Вот так они познакомились. Нити их судеб тянулись, тянулись и наконец соединились в первый пробный узелок. Мартин достал из кармана смятый листок. Это был пропуск, выданный университетским обществом любителей кино.
– Смотри, это билет на…. – Мартин назвал известный фильм. – Видела его? – И когда Энни отрицательно помотала головой, сказал: – Ты обязательно должна его посмотреть. Хочешь, пойдем вместе?
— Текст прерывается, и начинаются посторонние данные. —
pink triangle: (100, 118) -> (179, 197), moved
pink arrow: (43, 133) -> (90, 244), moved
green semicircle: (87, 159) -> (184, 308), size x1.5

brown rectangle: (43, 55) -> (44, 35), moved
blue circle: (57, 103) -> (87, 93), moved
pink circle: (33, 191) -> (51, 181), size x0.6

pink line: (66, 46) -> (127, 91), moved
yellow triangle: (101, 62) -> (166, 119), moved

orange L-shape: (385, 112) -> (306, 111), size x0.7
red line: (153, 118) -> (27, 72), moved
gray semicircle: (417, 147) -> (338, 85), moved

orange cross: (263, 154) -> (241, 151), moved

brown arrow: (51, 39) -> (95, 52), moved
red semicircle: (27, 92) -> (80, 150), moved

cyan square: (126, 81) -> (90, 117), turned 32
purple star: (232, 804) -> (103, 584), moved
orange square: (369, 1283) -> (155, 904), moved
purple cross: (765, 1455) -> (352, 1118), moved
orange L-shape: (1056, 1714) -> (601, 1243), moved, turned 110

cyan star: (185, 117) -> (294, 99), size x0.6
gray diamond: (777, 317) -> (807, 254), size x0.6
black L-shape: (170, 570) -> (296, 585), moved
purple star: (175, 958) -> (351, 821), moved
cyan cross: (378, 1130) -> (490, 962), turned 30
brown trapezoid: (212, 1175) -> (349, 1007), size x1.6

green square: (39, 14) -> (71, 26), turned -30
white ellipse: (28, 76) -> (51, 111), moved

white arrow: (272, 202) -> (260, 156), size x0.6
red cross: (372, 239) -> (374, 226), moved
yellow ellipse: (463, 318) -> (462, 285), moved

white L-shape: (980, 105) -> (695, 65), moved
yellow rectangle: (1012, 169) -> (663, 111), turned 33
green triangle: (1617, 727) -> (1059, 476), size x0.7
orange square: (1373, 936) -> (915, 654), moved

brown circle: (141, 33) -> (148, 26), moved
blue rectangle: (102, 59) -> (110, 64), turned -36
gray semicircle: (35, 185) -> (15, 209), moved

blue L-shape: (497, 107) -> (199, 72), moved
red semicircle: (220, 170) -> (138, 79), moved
При всем их тогдашнем свободолюбии и максимализме они очень легко ладили друг с другом, соглашаясь практически во всем. Он пригласил ее в кино, и она, не задумываясь, приняла это приглашение. А потом он повел ее ужинать в ресторан «Сорренто».
Было еще одно неприятное воспоминание. Она устало брела под дождем по какой-то улице возле Бэтттери Парк, а в кармане у нее лежал адрес Мартина. Он раза два-три пригласил ее сходить с ним куда-то, а потом они перестали встречаться. Возможно, он просто забыл о ней или бросил ее ради другой? Ей было тогда, кажется, лет девятнадцать. Энни вспомнила, как она шла в своем белом нейлоновом плаще, на котором, словно строчки, виднелись капли брызг, и представляла себя Жанной Моро или Катрин Денев, или еще какой-нибудь французской актрисой из фильма про любовь, с такой же, как у них, трагической судьбой и разбитым сердцем. Энни было так жалко себя, такую покинутую! Она шла к Мартину, чтобы посмотреть ему в глаза. Потом она попросит его выслушать ее и скажет ему, что без него она погибнет… В сумке у Энни лежала бутылка вина, и, когда придет время, они откроют ее, выпьют вместе, и все барьеры, все преграды между ними рухнут…
На самом деле этим планам суждено было совершенно внезапно измениться. Она отыскала дверь и позвонила. Ее лицо выражало одновременно и нежность, и печаль, и растерянность, и отчаянную решимость, – словом, все, что должно было выражать лицо Катрин Денев, стоящей перед дверью избранника в ожидании решающего разговора. Мартин открыл дверь, держа в одной руке поварешку. Он посмотрел на нее, и ее сердце забилось, запрыгало, как воздушный шарик на веревочке.
– О, Энни! Это ты! Вот здорово, ты-то как раз и нужна. Заходи!
Она вошла вслед за ним в кухню и в изумлении остановилась, озираясь по сторонам. То, что она увидела, было для нее совершенно неожиданным.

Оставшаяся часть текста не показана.